If you’re looking for a fun weekend project, give this bagel recipe a try. You only need a few basic ingredients to make it, and it’s surprisingly easy. Best of all, it’s a great recipe to make with someone you love – you can shape the bagels together, and one person can boil them while the other piles on the bagel topping. Then, if you’re anything like Jack and me, you’ll watch them through the oven window as they bake, anticipating eating the warm, puffy homemade bagels fresh out of the oven.

Bagel recipe ingredients

Bagel Recipe Ingredients

This bagel recipe has 3 parts: the dough, the poaching liquid, and the bagel topping. Here’s what you’ll need for each one:

The Dough

  • Bread flour – Because of its high protein content, bread flour makes these homemade bagels delightfully chewy.
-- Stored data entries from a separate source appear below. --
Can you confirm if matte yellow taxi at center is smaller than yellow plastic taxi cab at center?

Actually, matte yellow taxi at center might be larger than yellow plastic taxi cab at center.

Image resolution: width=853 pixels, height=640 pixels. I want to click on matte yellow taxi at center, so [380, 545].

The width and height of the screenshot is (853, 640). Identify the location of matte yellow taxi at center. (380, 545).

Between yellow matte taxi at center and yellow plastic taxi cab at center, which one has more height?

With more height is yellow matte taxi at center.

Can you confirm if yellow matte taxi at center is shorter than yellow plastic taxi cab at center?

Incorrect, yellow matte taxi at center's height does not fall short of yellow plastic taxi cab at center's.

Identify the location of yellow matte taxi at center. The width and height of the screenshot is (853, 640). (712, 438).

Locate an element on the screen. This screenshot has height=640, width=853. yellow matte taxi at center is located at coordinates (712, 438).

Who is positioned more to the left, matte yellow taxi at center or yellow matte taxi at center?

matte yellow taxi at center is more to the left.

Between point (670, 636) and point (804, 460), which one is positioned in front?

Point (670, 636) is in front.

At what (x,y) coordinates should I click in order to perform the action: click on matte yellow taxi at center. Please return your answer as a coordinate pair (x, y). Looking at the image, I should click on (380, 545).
This recipe also works with all-purpose flour, they’re just a bit less chewy than bagels made with bread flour.
  • Maple syrup – It activates the yeast and gives the bagels a hint of sweetness.
  • Warm water – Along with the maple syrup, it gets the yeast going, and it brings the dough together.
  • Active dry yeast – They couldn’t rise without it!
  • Sea salt – It’s key for really flavorful homemade bagels.

The Poaching Liquid

Did you know that you have to boil bagels before you bake them? It gives them their signature chewy, shiny coating, and it keeps them from puffing up too much and losing their holes in the oven. I boil them in a mix of maple syrup, baking soda, salt, and water to give them a light golden brown color, a crave-worthy chewy exterior, and a nice shiny finish.

And the toppings!

Everyone has a favorite bagel topping, and Jack and I are 100% on team Everything. We like to coat our bagels in a homemade Everything Bagel Seasoning, but feel free to top them however you’d like! They’re fantastic plain, or with a sesame seed or poppy seed topping.
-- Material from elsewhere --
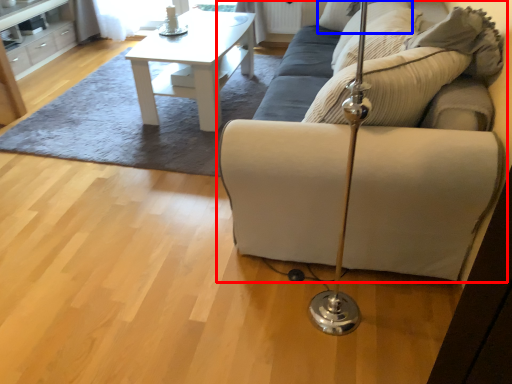 Question: Which object is further to the camera taking this photo, studio couch (highlighted by a red box) or pillow (highlighted by a blue box)?

Choices:
 (A) studio couch
 (B) pillow

Answer: (B) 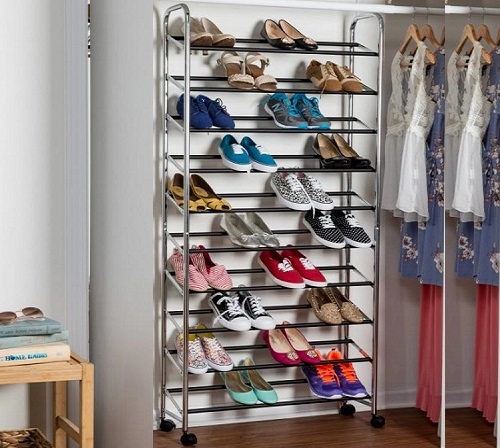 Locate an element on the screen. The width and height of the screenshot is (500, 448). shelves is located at coordinates (345, 51), (373, 93), (369, 129), (314, 171), (359, 205), (310, 248), (356, 285), (312, 326), (358, 360), (305, 399).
You can attach the toppings in two ways: with or without an egg wash. I think the egg wash adds an extra-delicious chew, and it helps the topping adhere better to the baked bagels. However, you can also dip the boiled bagels directly into the topping. Without an egg wash, this bagel recipe is vegan.

Find the complete recipe with measurements below.

Kneading bagel dough

How to Make Bagels

Ready to learn how to make bagels? Check out this step-by-step guide first, and then find the full recipe at the bottom of this post!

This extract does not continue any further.